Your task: Pictures in the data should be dropped; transcribe exactly the lines from the one that has "Newsletter [menuitem] (659, 2447)" through the one that has "Content-Management-Systeme (165, 657)".

Input data:
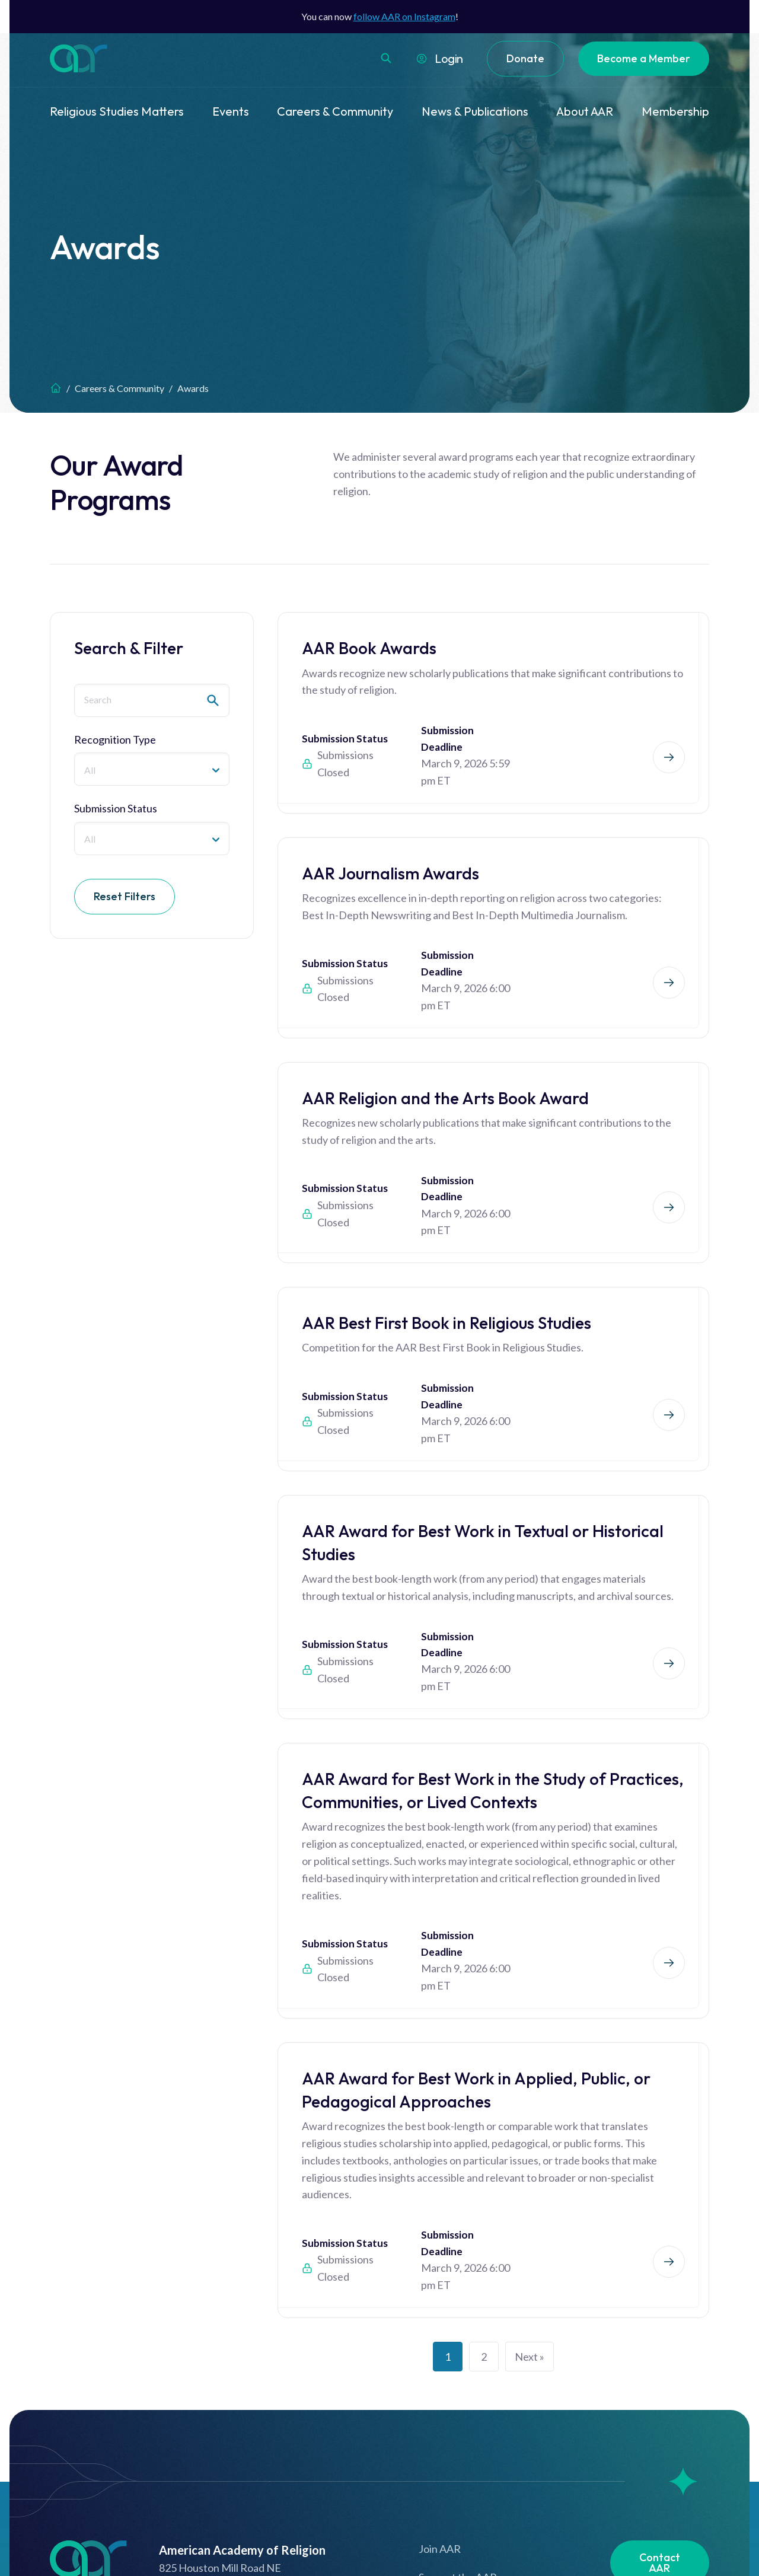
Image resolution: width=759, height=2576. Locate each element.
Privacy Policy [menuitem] (451, 2424)
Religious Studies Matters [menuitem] (117, 111)
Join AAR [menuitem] (440, 2338)
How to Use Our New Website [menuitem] (489, 2453)
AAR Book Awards (369, 647)
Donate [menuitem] (525, 58)
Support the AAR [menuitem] (458, 2367)
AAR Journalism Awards (390, 843)
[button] (386, 58)
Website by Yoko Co (667, 2544)
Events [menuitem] (230, 111)
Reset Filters (124, 896)
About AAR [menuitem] (584, 111)
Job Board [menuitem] (659, 2402)
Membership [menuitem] (675, 111)
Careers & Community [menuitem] (335, 111)
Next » (529, 2146)
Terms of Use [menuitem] (449, 2396)
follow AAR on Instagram (404, 16)
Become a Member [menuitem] (643, 58)
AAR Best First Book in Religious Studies (446, 1232)
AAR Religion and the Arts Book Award (445, 1038)
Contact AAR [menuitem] (659, 2352)
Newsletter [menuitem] (659, 2447)
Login (449, 58)
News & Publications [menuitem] (475, 111)
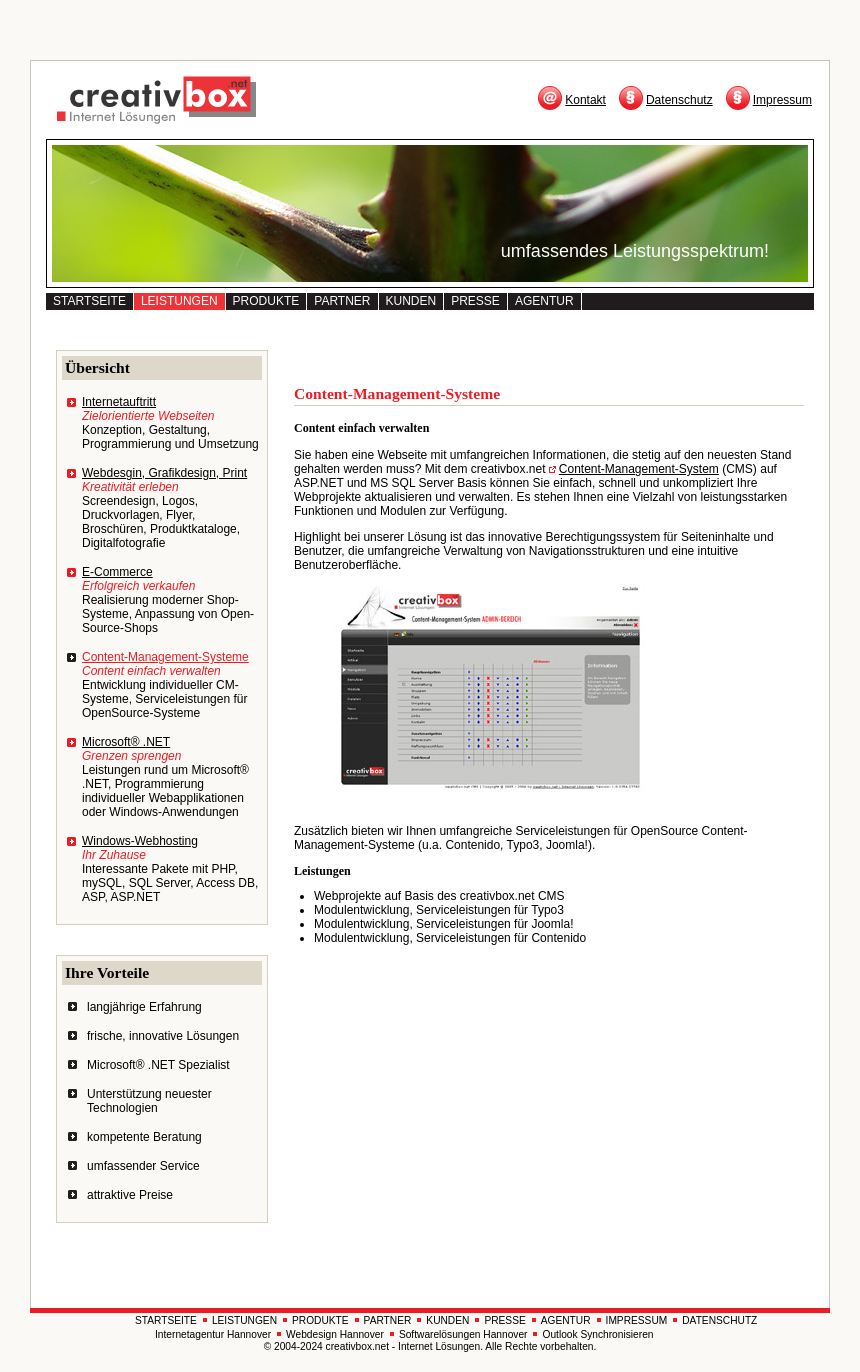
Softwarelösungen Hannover (463, 1334)
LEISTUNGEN (179, 301)
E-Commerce (117, 572)
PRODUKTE (266, 301)
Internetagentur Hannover (213, 1334)
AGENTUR (544, 301)
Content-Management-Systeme (165, 657)
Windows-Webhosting (140, 841)
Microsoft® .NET (126, 742)
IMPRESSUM (637, 1320)
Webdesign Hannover (335, 1334)
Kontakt (585, 100)
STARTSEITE (89, 301)
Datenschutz (679, 100)
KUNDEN (411, 301)
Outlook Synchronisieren (597, 1334)
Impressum (782, 100)
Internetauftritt (119, 402)
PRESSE (475, 301)
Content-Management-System (639, 469)
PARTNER (342, 301)
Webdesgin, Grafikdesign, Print (164, 473)
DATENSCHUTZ (719, 1320)
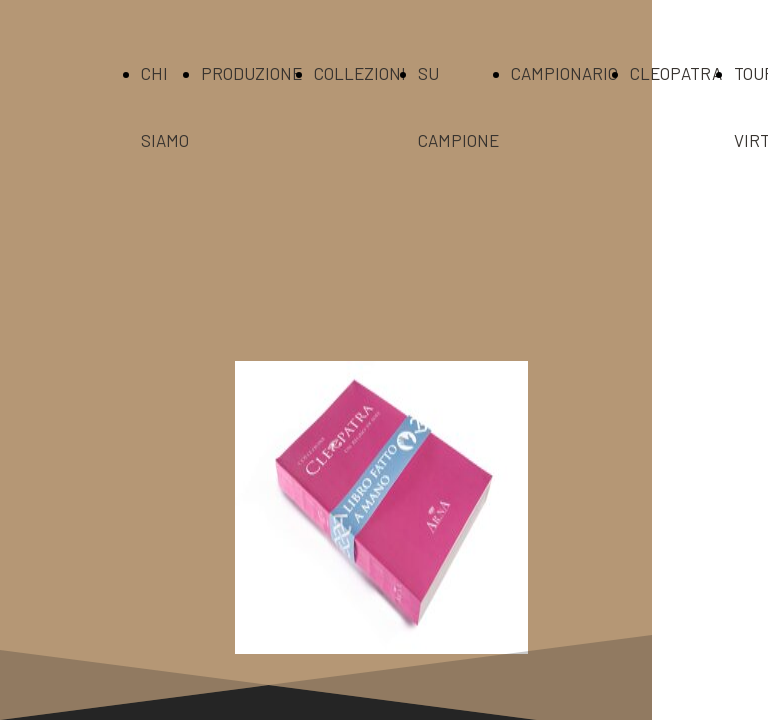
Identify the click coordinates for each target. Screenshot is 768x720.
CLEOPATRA (676, 73)
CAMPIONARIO (564, 73)
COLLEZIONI (360, 73)
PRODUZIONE (251, 73)
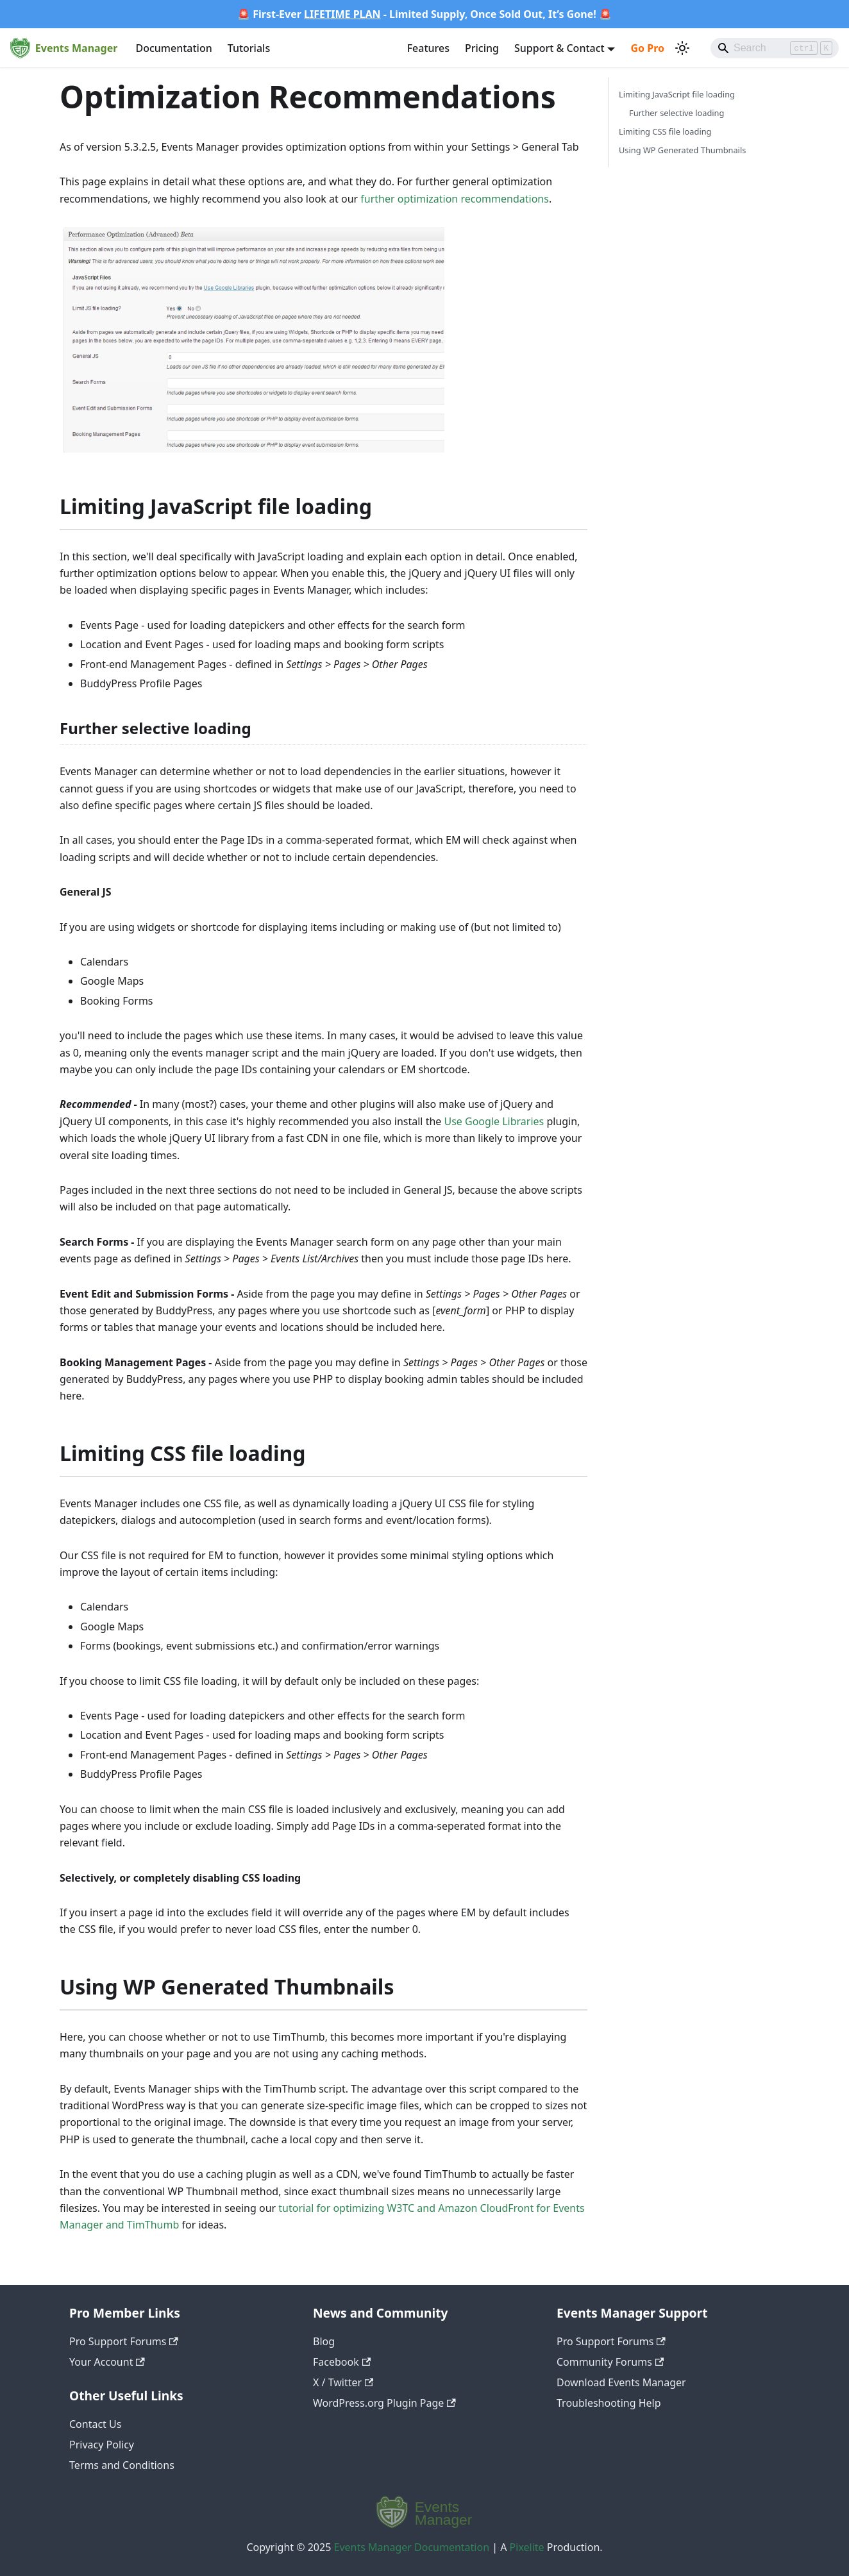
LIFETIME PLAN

Result of this exercise:
Newsletter [menuitem] (659, 2447)
Login (449, 58)
News & Publications [menuitem] (475, 111)
Softwarelösungen Hannover (463, 1334)
LEISTUNGEN (179, 301)
E-Commerce (117, 572)
PRODUKTE (266, 301)
Internetagentur Hannover (213, 1334)
AGENTUR (544, 301)
Content-Management-Systeme (165, 657)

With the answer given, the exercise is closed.